Despite these setbacks, Afrane intends to stay in Afghanistan, recruit and train new teachers in order to resume educational activities with Afghan students as quickly as possible. “We are determined to continue our actions as long as the situation allows, because it is our very essence, as humanitarians, to act when the conditions are difficult and I would even say ‘especially’ when the conditions are difficult” , insists the vice-president of the NGO.
Permanent reassessment of the situation
For many NGOs present in the country, in addition to the coming to power of the Taliban, the risk today is above all to see Afghanistan plunge back into civil war, and mafia groups or groups affiliated with the Islamic State organization taking advantage of the situation of instability to kidnap foreigners.

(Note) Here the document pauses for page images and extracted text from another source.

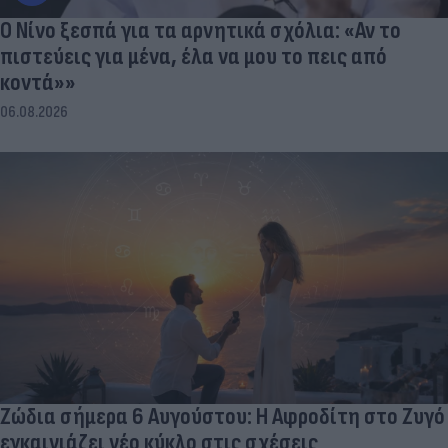
Ο Νίνο ξεσπά για τα αρνητικά σχόλια: «Αν το
πιστεύεις για μένα, έλα να μου το πεις από
κοντά»»
06.08.2026
Ζώδια σήμερα 6 Αυγούστου: Η Αφροδίτη στο Ζυγό
εγκαινιάζει νέο κύκλο στις σχέσεις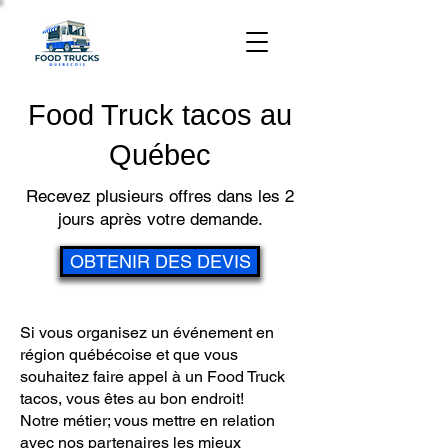
Food Truck tacos au
Québec
Recevez plusieurs offres dans les 2
jours après votre demande.
OBTENIR DES DEVIS
Si vous organisez un événement en
région québécoise et que vous
souhaitez faire appel à un Food Truck
tacos, vous êtes au bon endroit!
Notre métier; vous mettre en relation
avec nos partenaires les mieux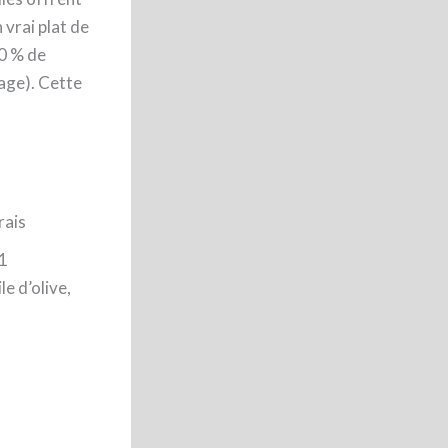
 vrai plat de
30 % de
age). Cette
rais
 1
e d’olive,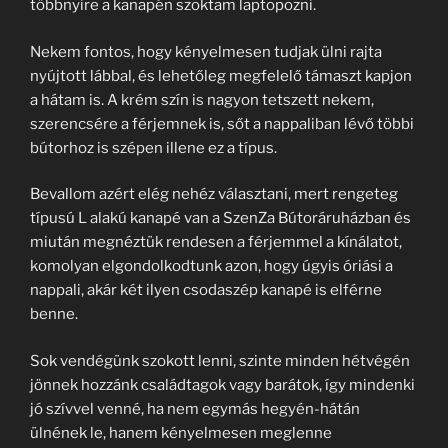
többnyire a kanapén szoktam laptopozni.
Nekem fontos, hogy kényelmesen tudjak ülni rajta
nyújtott lábbal, és lehetőleg megfelelő támaszt kapjon
a hátam is. A krém szín is nagyon tetszett nekem,
szerencsére a férjemnek is, sőt a nappaliban lévő többi
bútorhoz is szépen illene ez a típus.
Bevallom azért elég nehéz választani, mert rengeteg
típusú L alakú kanapé van a SzenZa Bútoráruházban és
miután megnéztük rendesen a férjemmel a kínálatot,
komolyan elgondolkodtunk azon, hogy úgyis óriási a
nappali, akár két ilyen csodaszép kanapé is elférne
benne.
Sok vendégünk szokott lenni, szinte minden hétvégén
jönnek hozzánk családtagok vagy barátok, így mindenki
jó szívvel venné, ha nem egymás hegyén-hátán
ülnének le, hanem kényelmesen meglenne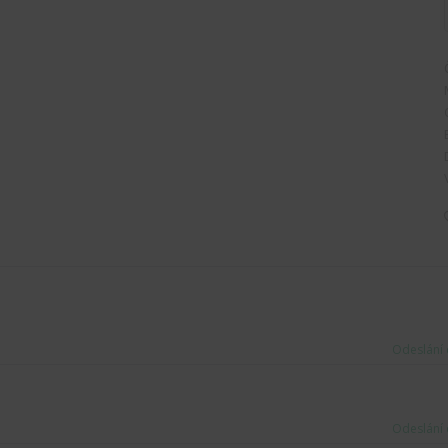
Odeslání 
Odeslání 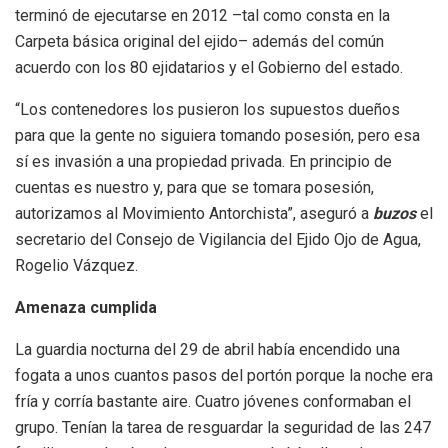
terminó de ejecutarse en 2012 –tal como consta en la
Carpeta básica original del ejido– además del común
acuerdo con los 80 ejidatarios y el Gobierno del estado.
“Los contenedores los pusieron los supuestos dueños
para que la gente no siguiera tomando posesión, pero esa
sí es invasión a una propiedad privada. En principio de
cuentas es nuestro y, para que se tomara posesión,
autorizamos al Movimiento Antorchista”, aseguró a
buzos
el
secretario del Consejo de Vigilancia del Ejido Ojo de Agua,
Rogelio Vázquez.
Amenaza cumplida
La guardia nocturna del 29 de abril había encendido una
fogata a unos cuantos pasos del portón porque la noche era
fría y corría bastante aire. Cuatro jóvenes conformaban el
grupo. Tenían la tarea de resguardar la seguridad de las 247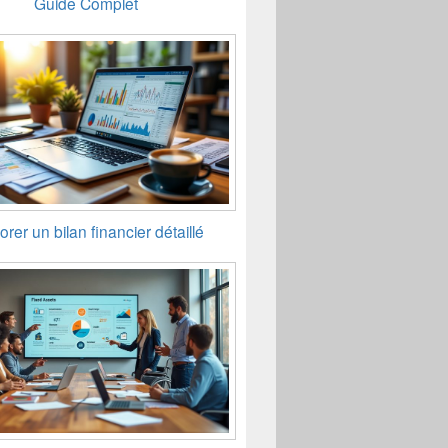
Guide Complet
orer un bilan financier détaillé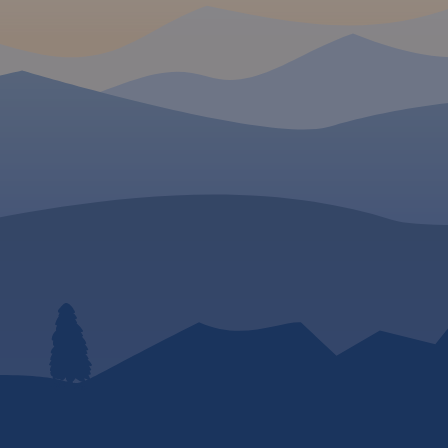
(naszesudety.pl). Wśród
polecanych atrakcji: zamki,
pałace, muzea, skanseny,
kopalnie, twierdze, osobliwości
przyrody, uzdrowiska i wiele
innych. Zapraszamy do
lektury! Mapę offline można
zakupić w aplikacji Traseo na
urządzenia mobilne.
Rok
wydania 2019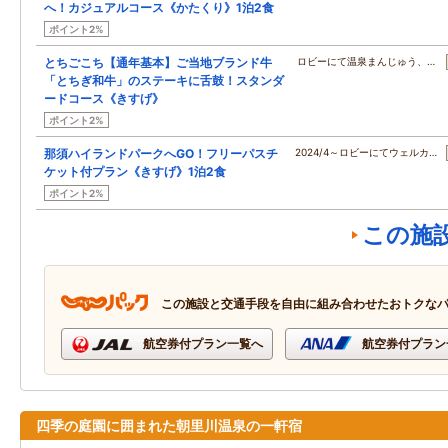
へ！カジュアルコース《かたくり》1泊2食
ポイント2%
とちごこち【通年基本】ご当地ブランド牛
ロビーにて温泉まんじゅう、…
「とちぎ和牛」のステーキに舌鼓！スタンダ
ードコース《きすげ》
ポイント2%
那須ハイランドパークへGO！フリーパスチ
2024/4～ロビーにてウェルカ…
ケット付プラン《きすげ》1泊2食
ポイント2%
この施
この施設と交通手段を自由に組み合わせたおトクな
航空券付プラン一覧へ
航空券付プラン
四季の庭園に囲まれた朝里川温泉の一軒宿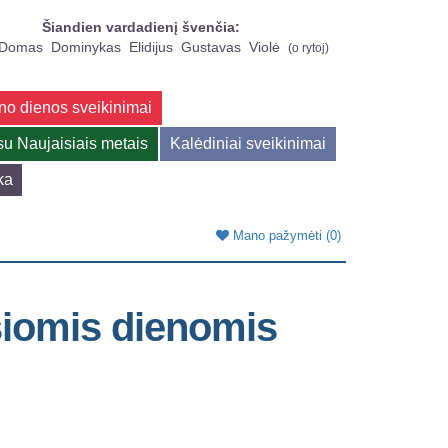
Šiandien vardadienį švenčia:
Domas
Dominykas
Elidijus
Gustavas
Violė
(
o rytoj
)
no dienos sveikinimai
su Naujaisiais metais
Kalėdiniai sveikinimai
ka
Mano pažymėti
(0)
šiomis dienomis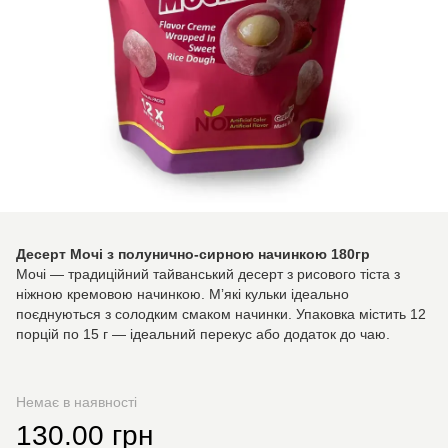
Десерт Мочі з полунично-сирною начинкою 180гр
Мочі — традиційний тайванський десерт з рисового тіста з
ніжною кремовою начинкою. Мʼякі кульки ідеально
поєднуються з солодким смаком начинки. Упаковка містить 12
порцій по 15 г — ідеальний перекус або додаток до чаю.
Немає в наявності
130.00 грн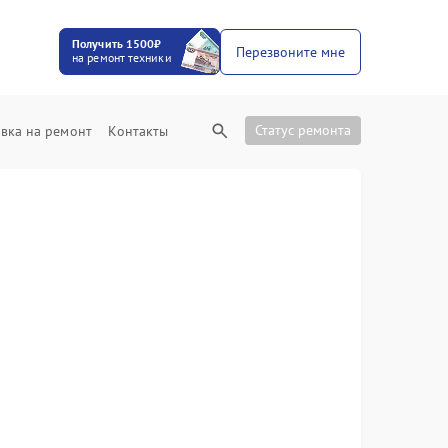
Получить 1500₽
Перезвоните мне
на ремонт техники
Статус ремонта
вка на ремонт
Контакты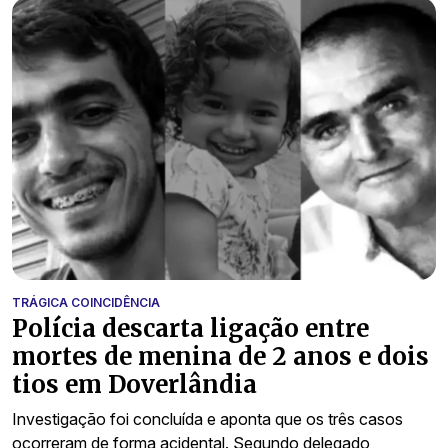
TRÁGICA COINCIDÊNCIA
Polícia descarta ligação entre
mortes de menina de 2 anos e dois
tios em Doverlândia
Investigação foi concluída e aponta que os três casos
ocorreram de forma acidental. Segundo delegado,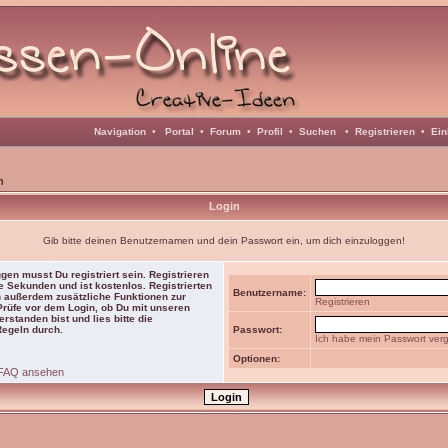
Navigation
•
Portal
•
Forum
•
Profil
•
Suchen
•
Registrieren
•
Ein
n
Login
Gib bitte deinen Benutzernamen und dein Passwort ein, um dich einzuloggen!
gen musst Du registriert sein. Registrieren
e Sekunden und ist kostenlos. Registrierten
Benutzername:
 außerdem zusätzliche Funktionen zur
Registrieren
 Prüfe vor dem Login, ob Du mit unseren
rstanden bist und lies bitte die
Regeln durch.
Passwort:
Ich habe mein Passwort ver
Optionen:
FAQ ansehen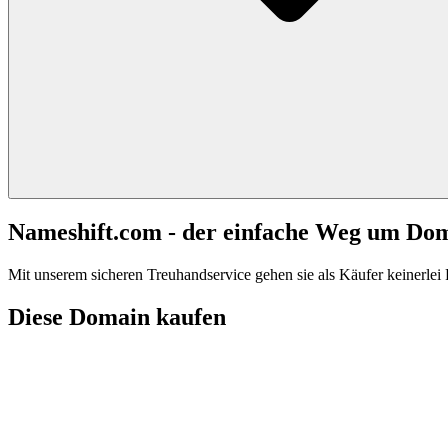
Nameshift.com - der einfache Weg um Do
Mit unserem sicheren Treuhandservice gehen sie als Käufer keinerlei R
Diese Domain kaufen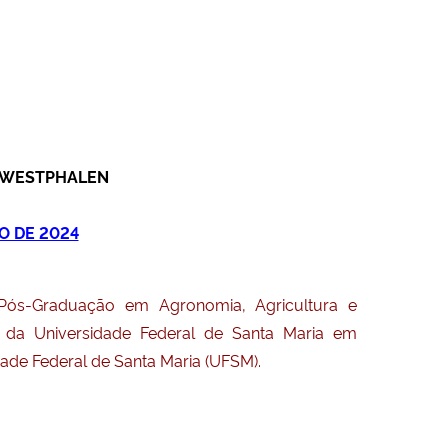
O WESTPHALEN
O DE 2024
ós-Graduação em Agronomia, Agricultura e
da Universidade Federal de Santa Maria em
ade Federal de Santa Maria (UFSM).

On the side of Médecins sans frontières (MSF), the situation there is “reassessed on a daily basis, as has been the case for our 40 years of presence in Afghanistan,” said a communications manager. The NGO has paid a heavy price in recent years. In 2015, the US military bombed his hospital in Kunduz. The attack left 42 dead, including 14 members of its staff. Last year, an MSF maternity hospital in Kabul, Dasht-e-Barchi, was attacked; at least 16 patients are killed. The decision has since been taken to withdraw from this project, the NGO’s last point of presence in the Afghan capital. “These tragic events show that the presence of MSF in Afghanistan as a humanitarian medical actor alongside the populations is never obvious”, judges Emmanuel Tronc, who headed the missions there from 1997 to 2016. “With the departure of the Americans, we must expect a very difficult time. “
For the past week, in view of the violent fighting between the Afghan army and the Taliban at the entrance to the town of Kunduz, MSF has had to reduce its team there. “After the 2015 bombing, a hospital is being rebuilt in Kunduz, a whole part has already been rehabilitated and opened to the care of patients”, explains Sarah Chateau, the program manager in Afghanistan. But around 20 expatriates and their Afghan colleagues have been “placed in hibernation”. “We were surprised by the intensity of the bombardments in Kunduz. We are in the process of setting up a team specializing in emergencies, with a surgeon and an anesthetist.” Almost everywhere, the medical NGO is preparing for emergency care response scenarios by transforming its teams to treat the injured.
Guarantee access to combat zones
“We are concerned about the current situation for civilians who find themselves caught between the fighting, and worried about the safety of humanitarian workers potentially present in these areas,” said Frédéric Joli, public relations officer of the Cross. -Red for Central Asia. “The priority is to guarantee humanitarian access and respect for the humanitarian space by the combatants. It is a fundamental right”. On site, the NGO works with nearly 500 expatriates and 3,700 Afghan employees. Like MSF, the Red Cross maintains its activity in Afghanistan, adjusting it according to daily developments, and so far no departure of Afghan collaborators has been noted.
However, departures abroad are increasing, especially towards the Iranian border, according to Sarah Chateau. “Our MSF colleagues in Iran have been summoned by the Iranian authorities, who have observed the arrival of 12,000 to 20,000 Afghans in a few weeks in Iran. They expect an ‘influx’ and speak of 50,000 to 150 000 migrants who could arrive soon “.